- **Your assignment**: Search the records below for "Terres" and copy every line it turns up in.

Stored data entries

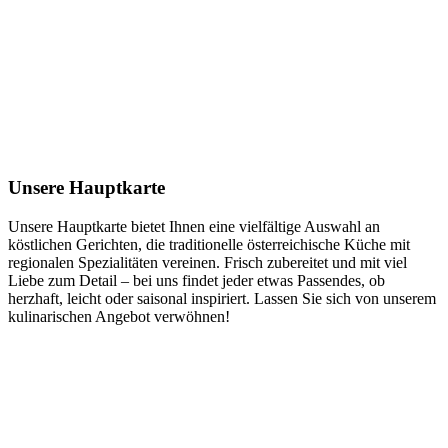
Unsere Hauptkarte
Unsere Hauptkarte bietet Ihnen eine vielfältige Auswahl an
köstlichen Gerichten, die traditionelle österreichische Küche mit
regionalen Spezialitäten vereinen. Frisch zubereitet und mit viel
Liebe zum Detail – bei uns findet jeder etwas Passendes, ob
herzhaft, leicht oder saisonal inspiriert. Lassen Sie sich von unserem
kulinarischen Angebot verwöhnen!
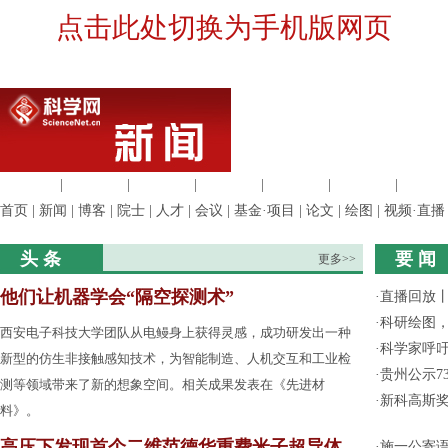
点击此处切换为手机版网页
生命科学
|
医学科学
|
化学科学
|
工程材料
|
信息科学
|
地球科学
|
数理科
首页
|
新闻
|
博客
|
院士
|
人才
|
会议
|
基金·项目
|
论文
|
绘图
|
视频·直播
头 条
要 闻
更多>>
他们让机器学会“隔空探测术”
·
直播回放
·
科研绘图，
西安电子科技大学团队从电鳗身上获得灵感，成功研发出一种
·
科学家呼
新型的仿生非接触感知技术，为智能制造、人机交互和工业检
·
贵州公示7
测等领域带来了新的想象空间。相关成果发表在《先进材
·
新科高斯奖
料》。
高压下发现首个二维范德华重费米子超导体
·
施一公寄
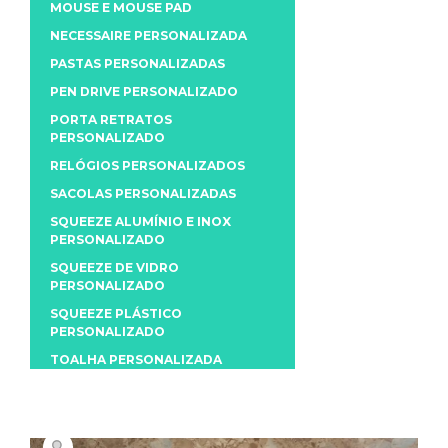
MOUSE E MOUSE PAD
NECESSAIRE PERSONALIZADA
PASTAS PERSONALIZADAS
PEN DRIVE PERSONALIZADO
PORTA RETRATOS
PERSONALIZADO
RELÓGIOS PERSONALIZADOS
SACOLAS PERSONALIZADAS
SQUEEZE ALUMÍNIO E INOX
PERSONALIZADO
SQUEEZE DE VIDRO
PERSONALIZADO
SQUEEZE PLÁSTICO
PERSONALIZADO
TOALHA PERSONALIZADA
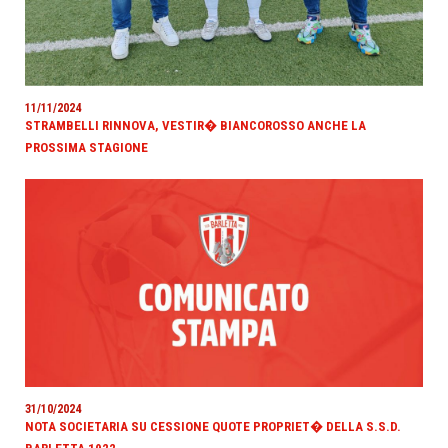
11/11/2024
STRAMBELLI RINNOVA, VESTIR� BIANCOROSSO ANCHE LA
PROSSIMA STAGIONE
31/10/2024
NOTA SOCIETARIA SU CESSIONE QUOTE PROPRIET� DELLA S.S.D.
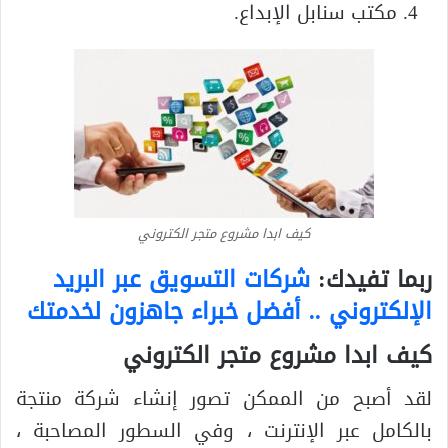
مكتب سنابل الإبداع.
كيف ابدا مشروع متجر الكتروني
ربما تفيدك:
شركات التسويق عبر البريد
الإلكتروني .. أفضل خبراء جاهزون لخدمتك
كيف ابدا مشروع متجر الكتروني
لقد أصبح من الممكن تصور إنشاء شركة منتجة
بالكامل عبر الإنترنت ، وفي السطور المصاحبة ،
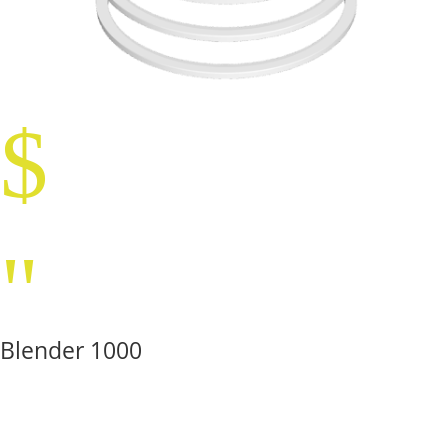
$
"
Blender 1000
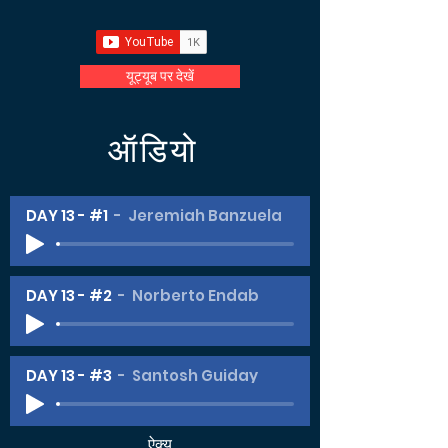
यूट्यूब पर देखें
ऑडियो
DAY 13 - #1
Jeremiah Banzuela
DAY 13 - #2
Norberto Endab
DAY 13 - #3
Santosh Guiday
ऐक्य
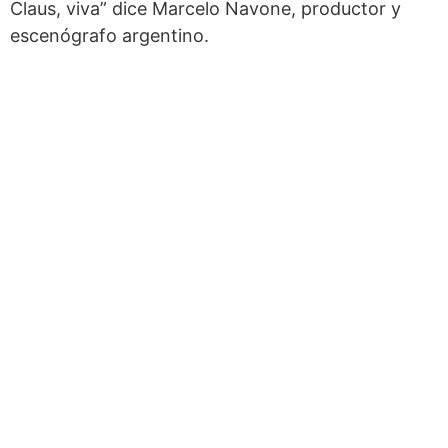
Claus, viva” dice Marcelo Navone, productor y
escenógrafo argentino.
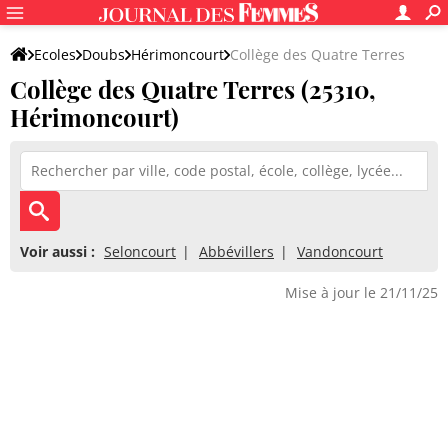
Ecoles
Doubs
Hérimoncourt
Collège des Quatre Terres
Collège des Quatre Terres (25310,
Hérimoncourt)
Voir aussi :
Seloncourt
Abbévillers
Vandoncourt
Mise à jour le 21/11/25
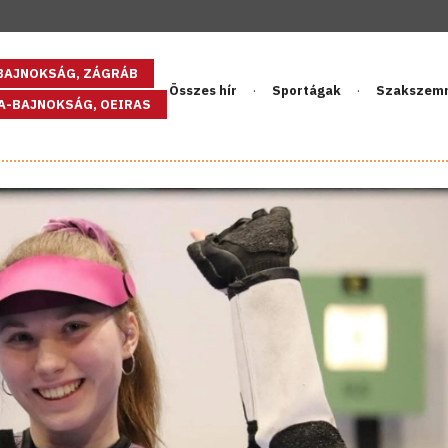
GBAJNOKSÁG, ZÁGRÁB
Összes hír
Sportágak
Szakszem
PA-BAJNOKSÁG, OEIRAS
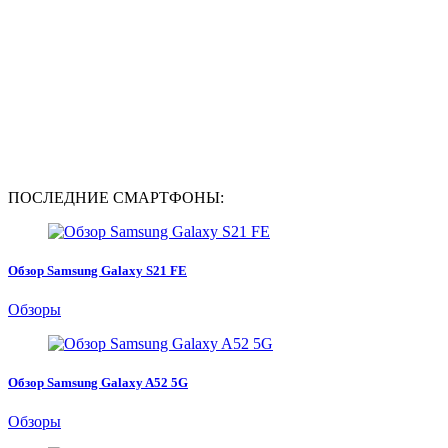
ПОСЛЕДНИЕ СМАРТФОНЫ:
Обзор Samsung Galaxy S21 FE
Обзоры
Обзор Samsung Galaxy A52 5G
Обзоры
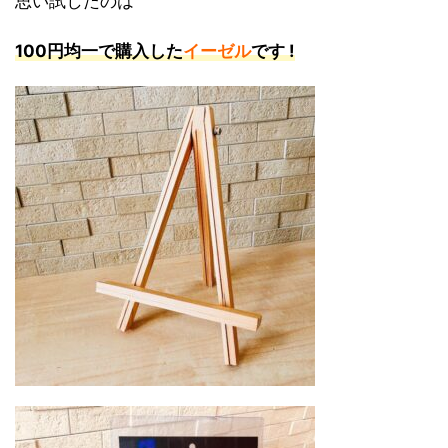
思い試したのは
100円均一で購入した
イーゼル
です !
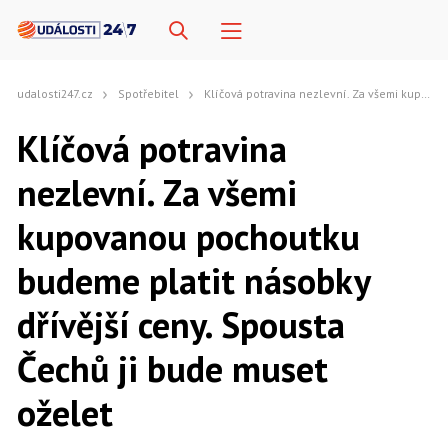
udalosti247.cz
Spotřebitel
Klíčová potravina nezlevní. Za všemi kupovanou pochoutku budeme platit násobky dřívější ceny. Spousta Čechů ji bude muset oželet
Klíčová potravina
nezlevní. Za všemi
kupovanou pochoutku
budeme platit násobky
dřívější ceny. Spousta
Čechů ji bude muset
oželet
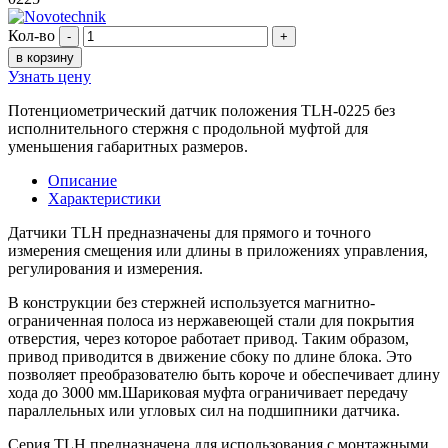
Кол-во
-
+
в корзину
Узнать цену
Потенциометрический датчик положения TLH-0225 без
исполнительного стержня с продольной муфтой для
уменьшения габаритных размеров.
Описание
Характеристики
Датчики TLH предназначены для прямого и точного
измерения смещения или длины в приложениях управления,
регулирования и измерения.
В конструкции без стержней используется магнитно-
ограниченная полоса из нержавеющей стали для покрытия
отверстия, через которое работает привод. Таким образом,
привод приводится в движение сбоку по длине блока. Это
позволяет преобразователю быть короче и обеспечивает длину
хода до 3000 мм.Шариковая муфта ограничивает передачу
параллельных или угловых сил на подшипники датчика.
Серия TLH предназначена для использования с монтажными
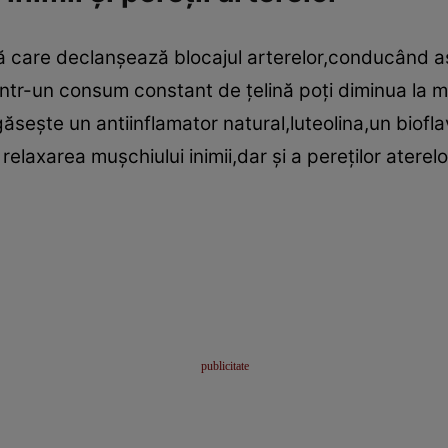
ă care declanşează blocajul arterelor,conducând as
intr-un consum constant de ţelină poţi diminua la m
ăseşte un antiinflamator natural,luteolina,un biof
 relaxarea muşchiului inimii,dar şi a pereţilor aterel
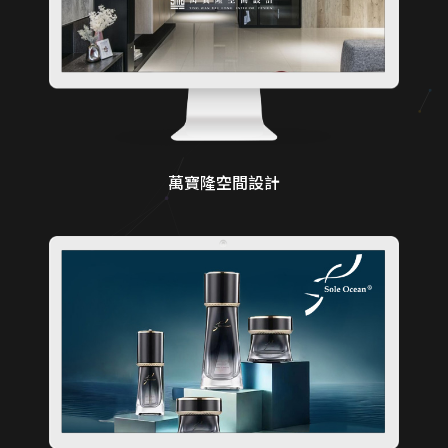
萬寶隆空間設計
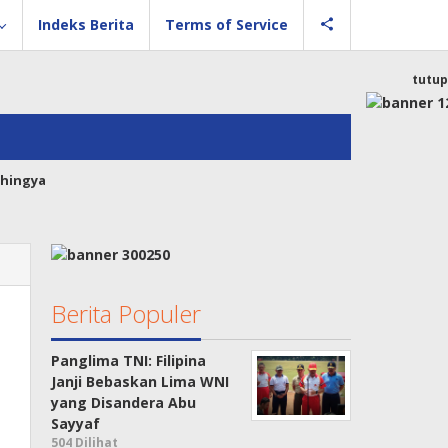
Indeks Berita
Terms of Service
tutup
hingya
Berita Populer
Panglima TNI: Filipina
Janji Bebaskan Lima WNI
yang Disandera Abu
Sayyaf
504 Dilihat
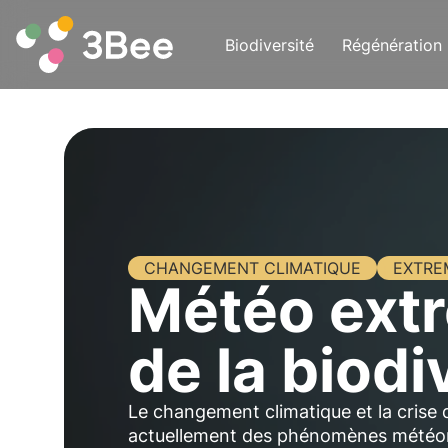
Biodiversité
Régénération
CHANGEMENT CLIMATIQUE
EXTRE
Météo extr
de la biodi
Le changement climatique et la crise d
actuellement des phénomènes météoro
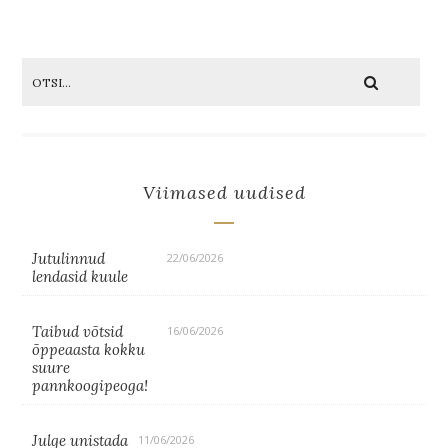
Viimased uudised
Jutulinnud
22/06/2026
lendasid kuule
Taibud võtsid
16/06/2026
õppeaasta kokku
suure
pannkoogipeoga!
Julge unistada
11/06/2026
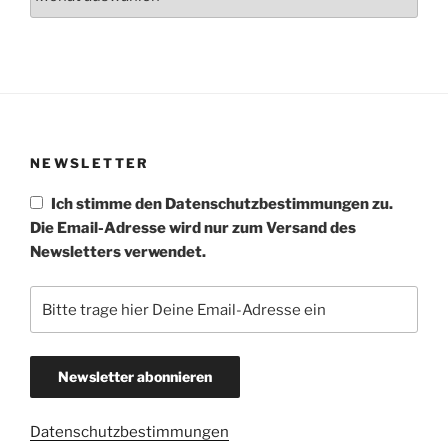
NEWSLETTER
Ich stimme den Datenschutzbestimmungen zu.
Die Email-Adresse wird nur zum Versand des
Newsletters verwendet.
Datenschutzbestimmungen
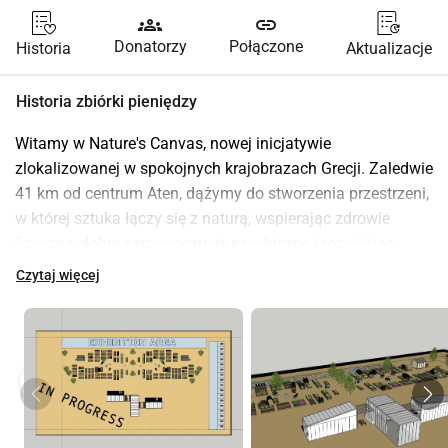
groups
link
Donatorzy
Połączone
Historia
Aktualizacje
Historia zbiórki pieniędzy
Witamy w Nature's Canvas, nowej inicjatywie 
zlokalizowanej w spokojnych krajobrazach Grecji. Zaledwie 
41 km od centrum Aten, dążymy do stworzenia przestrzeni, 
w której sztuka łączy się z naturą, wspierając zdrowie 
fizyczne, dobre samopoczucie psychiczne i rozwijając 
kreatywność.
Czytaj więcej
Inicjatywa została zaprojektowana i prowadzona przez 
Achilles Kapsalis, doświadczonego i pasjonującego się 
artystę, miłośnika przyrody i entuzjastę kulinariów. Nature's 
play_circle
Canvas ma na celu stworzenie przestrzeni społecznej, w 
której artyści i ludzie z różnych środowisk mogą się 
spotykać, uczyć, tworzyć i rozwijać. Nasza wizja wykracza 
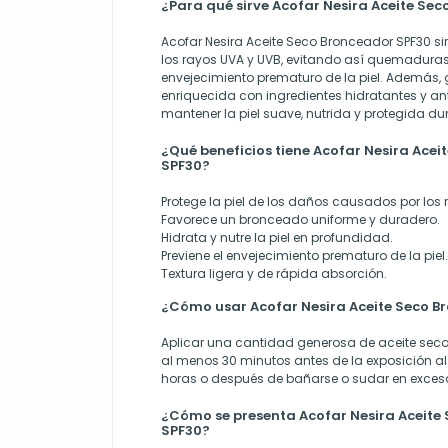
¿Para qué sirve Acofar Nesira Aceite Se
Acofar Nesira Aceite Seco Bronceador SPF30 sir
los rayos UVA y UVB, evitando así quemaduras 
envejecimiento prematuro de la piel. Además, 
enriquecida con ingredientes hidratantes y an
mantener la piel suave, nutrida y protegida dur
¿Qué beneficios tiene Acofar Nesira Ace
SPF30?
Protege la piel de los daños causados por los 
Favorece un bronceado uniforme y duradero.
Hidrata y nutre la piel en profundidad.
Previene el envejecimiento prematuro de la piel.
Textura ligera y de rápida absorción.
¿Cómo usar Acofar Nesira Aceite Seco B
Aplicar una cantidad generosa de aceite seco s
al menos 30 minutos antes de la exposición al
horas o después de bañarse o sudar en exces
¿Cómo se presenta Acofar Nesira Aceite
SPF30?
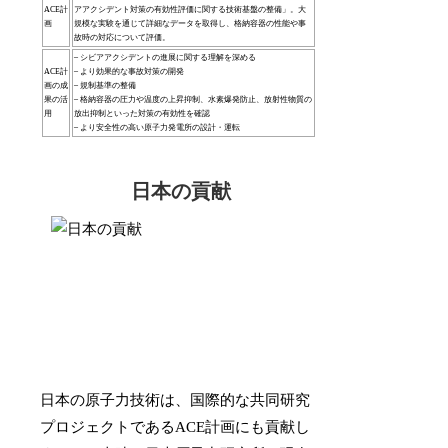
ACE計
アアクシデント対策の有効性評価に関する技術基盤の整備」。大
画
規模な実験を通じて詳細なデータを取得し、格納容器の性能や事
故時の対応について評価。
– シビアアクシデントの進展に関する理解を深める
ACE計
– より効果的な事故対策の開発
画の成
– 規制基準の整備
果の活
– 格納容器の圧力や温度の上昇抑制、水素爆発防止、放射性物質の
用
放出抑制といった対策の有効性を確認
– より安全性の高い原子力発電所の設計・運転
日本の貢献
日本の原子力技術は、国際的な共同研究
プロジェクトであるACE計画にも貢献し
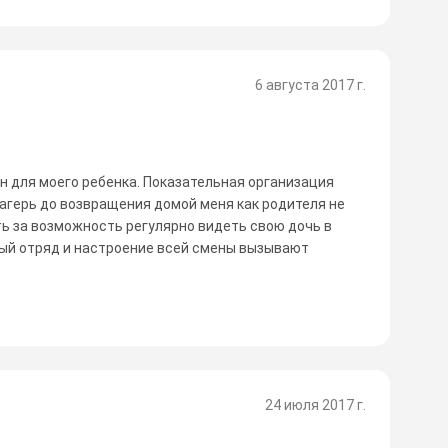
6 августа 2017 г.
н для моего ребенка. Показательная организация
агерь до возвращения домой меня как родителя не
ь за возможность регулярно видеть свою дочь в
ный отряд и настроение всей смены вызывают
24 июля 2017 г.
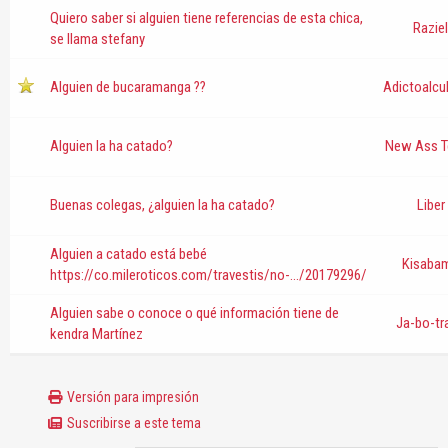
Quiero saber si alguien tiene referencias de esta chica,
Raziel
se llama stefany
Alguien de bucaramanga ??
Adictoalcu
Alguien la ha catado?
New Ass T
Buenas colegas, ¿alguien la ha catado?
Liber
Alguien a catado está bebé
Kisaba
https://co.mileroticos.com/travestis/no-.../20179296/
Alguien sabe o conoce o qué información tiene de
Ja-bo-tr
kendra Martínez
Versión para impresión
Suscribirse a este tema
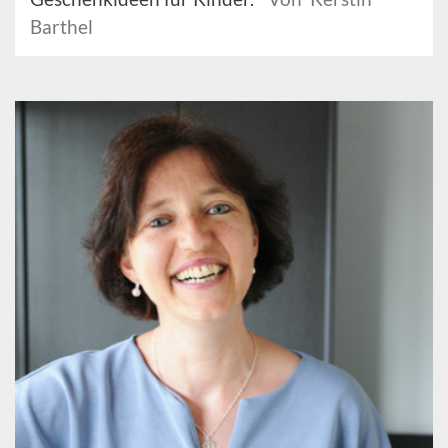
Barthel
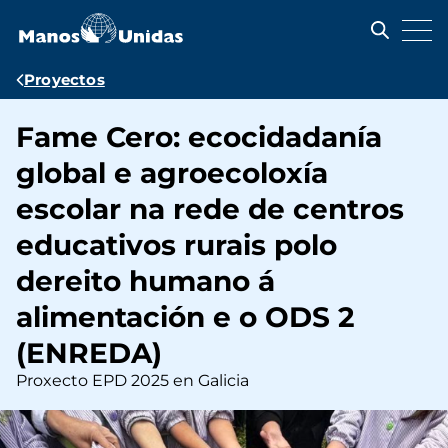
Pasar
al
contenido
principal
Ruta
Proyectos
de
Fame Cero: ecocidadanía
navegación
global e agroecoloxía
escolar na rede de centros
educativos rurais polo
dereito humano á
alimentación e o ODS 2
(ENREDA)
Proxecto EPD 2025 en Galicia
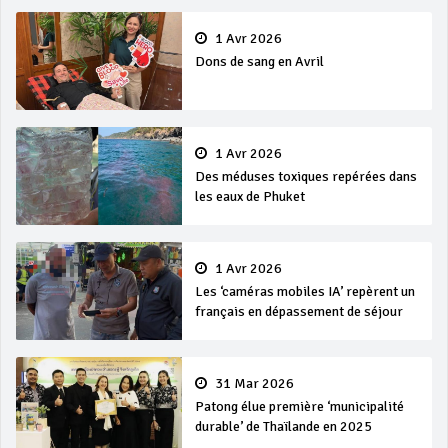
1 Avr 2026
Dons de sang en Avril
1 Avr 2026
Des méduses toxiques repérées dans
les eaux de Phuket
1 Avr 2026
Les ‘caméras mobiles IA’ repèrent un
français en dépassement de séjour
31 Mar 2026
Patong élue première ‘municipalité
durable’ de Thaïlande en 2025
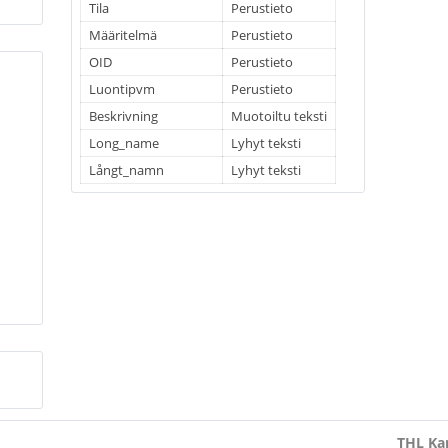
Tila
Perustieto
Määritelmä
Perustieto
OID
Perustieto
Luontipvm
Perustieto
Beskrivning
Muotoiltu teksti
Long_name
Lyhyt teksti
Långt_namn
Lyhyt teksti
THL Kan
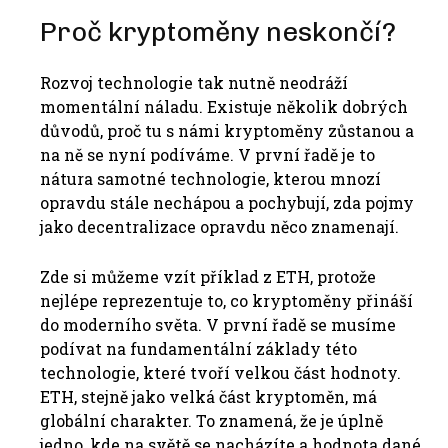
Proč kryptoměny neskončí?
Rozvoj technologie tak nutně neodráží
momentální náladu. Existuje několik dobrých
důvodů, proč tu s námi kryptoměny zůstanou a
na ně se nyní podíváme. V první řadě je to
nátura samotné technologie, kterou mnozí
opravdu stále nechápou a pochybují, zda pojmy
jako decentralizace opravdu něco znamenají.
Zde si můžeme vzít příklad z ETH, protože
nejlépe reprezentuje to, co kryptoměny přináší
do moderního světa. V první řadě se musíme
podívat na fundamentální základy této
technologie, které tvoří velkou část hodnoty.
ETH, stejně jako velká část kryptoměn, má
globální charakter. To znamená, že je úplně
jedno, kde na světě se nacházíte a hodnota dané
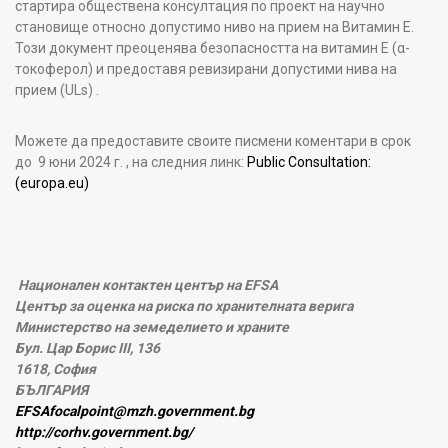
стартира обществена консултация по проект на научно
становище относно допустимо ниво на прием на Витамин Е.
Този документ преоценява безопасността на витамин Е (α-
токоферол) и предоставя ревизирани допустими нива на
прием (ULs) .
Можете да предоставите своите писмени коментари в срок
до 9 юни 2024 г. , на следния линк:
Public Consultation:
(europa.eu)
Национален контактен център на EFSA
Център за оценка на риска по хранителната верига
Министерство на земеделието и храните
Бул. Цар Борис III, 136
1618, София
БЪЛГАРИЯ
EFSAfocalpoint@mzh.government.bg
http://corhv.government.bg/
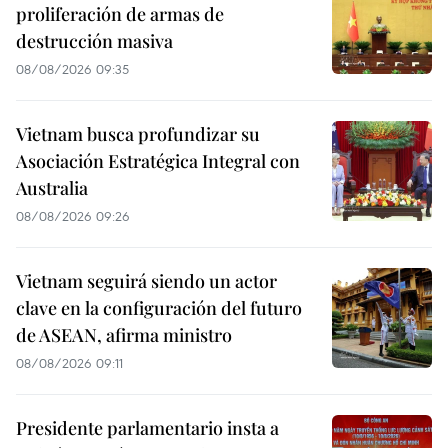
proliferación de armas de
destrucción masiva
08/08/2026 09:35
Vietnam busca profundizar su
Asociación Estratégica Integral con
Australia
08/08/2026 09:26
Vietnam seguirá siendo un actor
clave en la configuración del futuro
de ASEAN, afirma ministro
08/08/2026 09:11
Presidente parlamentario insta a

- **Solution to the problem**:
Collège des Quatre Terres
Collège des Quatre Terres (25310,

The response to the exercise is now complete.